A Clojure / Datomic Web App Tutorial: Part 1

Setup and Data API

Welcome! Let's assume the author is friendly and welcoming, encouraging you to move along and grow as a software developer and that we're here to help. None of that's true, but it seems like the kind of things that should go into a paragraph at the beginning of a tutorial. On to the work!

Motivation

There are several tutorials in play about building web applications in Clojure. If you already know what you're doing, this may be a remedial exercise. Likewise, there are a few tutorials around getting up and running with Datomic.

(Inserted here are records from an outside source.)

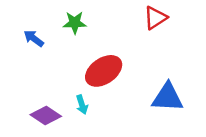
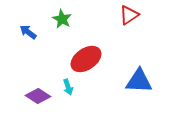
green star: (75, 23) -> (62, 19), turned 30

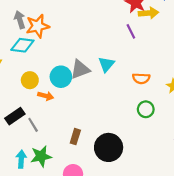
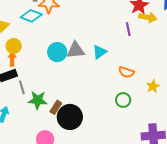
yellow circle: (30, 80) -> (14, 46), moved
orange arrow: (46, 96) -> (12, 59), moved, turned -120
black circle: (109, 147) -> (70, 117), moved
green star: (41, 156) -> (38, 100), moved

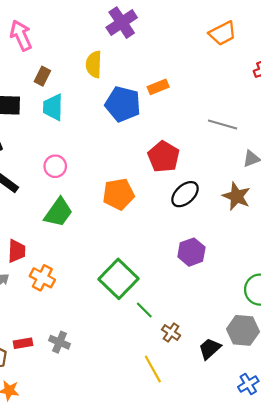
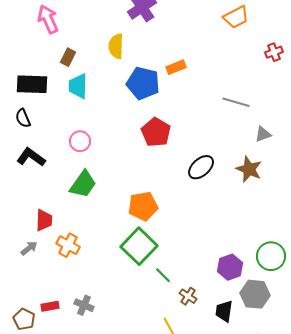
red pentagon: (164, 157) -> (156, 132), moved
orange pentagon: (118, 194) -> (143, 206), moved
purple hexagon: (191, 252) -> (230, 267), moved
black trapezoid: (210, 349) -> (224, 311), turned -40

My problem with the vast majority is that they seem to be written for people who don't need a tutorial, and by and large all have the stench of read the code and you'll understand, quickly coupled with and if you don't, you're not smart enough to use this technology anyway. A git repo isn't a tutorial, and neither are API docs. Those are a way of telling your users to fuck off, you're busy while handing them just enough that you can claim that you pandered to the community.

So there's this. I hope you enjoy it.

Audience

This series targets those who are familiar enough with Clojure that we won't need to go through syntax details, focusing instead on the nitty gritty of getting a web-facing application backed by Datomic designed and shipped.

If you are new to programming, Clojure or both, I give Kyle Kingsbury's 'Clojure from the ground up' series two enthusiastic thumbs up. I'd give it more praise if I had more thumbs.

If you'd like a readable overview of what Datomic is and does, Daniel Higginbotham's 'Datomic for Five-Year-Olds' is a good (if a little dated) start. You might follow up with datomic.com and docs.datomic.com, or you can just keep reading.

Goals

The litany of starting applications for learning a new web development platform is long. Blogs are popular, todo lists have made a big splash. Lately, it's the url shortener. We'll go with that one, with the following goals:

explain how to develop web applications w/ clojure and datomic
shorten urls (targets) into a shorter form (called a 'slug')
generate a slug if none is specified
store the shortened urls in Datomic
collect data on traffic (ip address, etc.)
accept new urls in a nice UI
display traffic data in a nice UI
authenticate users
authenticate registered applications with an API key
be fast
not get murdered

This is an ambitious list. It has enough complexity to make it useful rather than just demonstrating toy code. We'll also be evolving it organically together—instead of dumping a complete thing on you and explaining how we did it, we'll walk through each bit, what decisions were made, and then move on to the next thing.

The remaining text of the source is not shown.